También el sentido histórico del progreso (5),
una categoría ausente del pensamiento helénico, centrado en una visión
circular de la historia y propio de la concepción mesiánica del
judaísmo, que el cristianismo asume y desarrolla y que, pasado por el
tamiz de la laicidad, nos conduce al sentido del progreso. Y esa
concepción se traduce más tarde en la propia visión de la evolución de
la naturaleza a partir de creación inicial. El padre Teilhard de Chardin
lo desarrolló en unos términos fascinantes en El Fenómeno Humano y elevó a sus últimas consecuencias esta visión, lo que le comportó inicialmente la descalificación de Roma, (por ejemplo un monitum del
Santo Ofició en el pontificado de Juan XXIII), que se trasformó en
aceptación y elogio con el papa Pablo VI, que se refiere a Teilhard como
un científico que pudo «encontrar el espíritu», de manera que su
explicación del cosmos manifiesta «la presencia de Dios en el universo
en el principio inteligente y Creador». Juan Pablo II, valoró la figura
y las ideas de Teilhard. En 1981, el cardenal Agostino Casaroli, en
nombre de Juan Pablo II, escribe en la primera página del periódico del
Vaticano, L’Osservatore Romano:
¡Lo
que nuestros contemporáneos, sin duda, recordarán (del padre Teilhard
de Chardin) más allá de las dificultades de concepción y deficiencias de
expresión en este audaz intento de llegar a una síntesis, es el
testimonio de la vida coherente de un hombre poseído por Cristo en lo
más profundo de su alma! Estaba preocupado por honrar tanto la fe como
la razón, y anticipó la respuesta al llamamiento de Juan Pablo II: «No
tengáis miedo, abrid, abrid de par en par las puertas de los inmensos
ámbitos de la cultura, la civilización y el progreso a Cristo»

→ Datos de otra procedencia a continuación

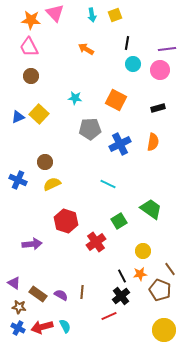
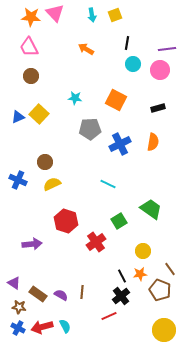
orange star at (31, 20): moved 3 px up
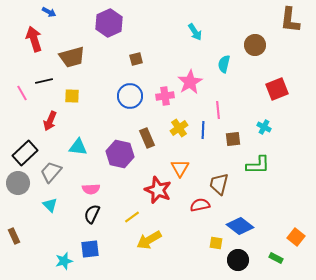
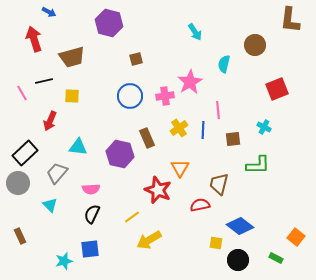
purple hexagon at (109, 23): rotated 20 degrees counterclockwise
gray trapezoid at (51, 172): moved 6 px right, 1 px down
brown rectangle at (14, 236): moved 6 px right
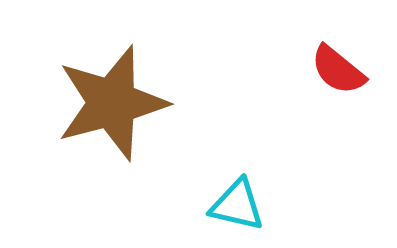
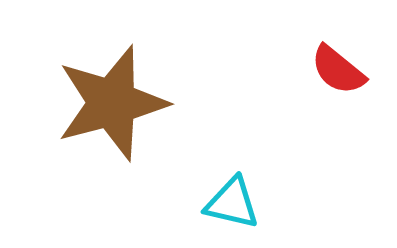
cyan triangle: moved 5 px left, 2 px up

La idea de trascendencia (6)
de la relación personal con Dios a través del propio yo, que no surge
tanto del cumplimiento de la Ley como del reconocimiento de la
encarnación, muerte y resurrección de Jesucristo y su carácter
salvífico, y que da lugar a ese salir, transcender de uno mismo, para
darse. San Pablo y su Epístola a los Romanos, no solo construye una
pieza religiosa monumental, sino la matriz cultural de muchas dinámicas
posteriores. No existiría la filosofía europea sin este sentido de
ascender de ir a un más allá. Kant, Husserl, Jaspers, entre otros,
manejan distintos sentidos de trascendencia para construir su filosofía.
La trascendencia en el plano social, económico, político, por
consiguiente, antropológico, es el contrapeso del individualismo al que
necesariamente conduce la interiorización a la que antes me refería. En
el cristianismo la relación entre individualización fruto de la
interioridad, y el trascender de uno mismo, forjó un equilibrio fructífero, en tiempos recientes alterados por el individualismo, y su falso remedió, el colectivismo.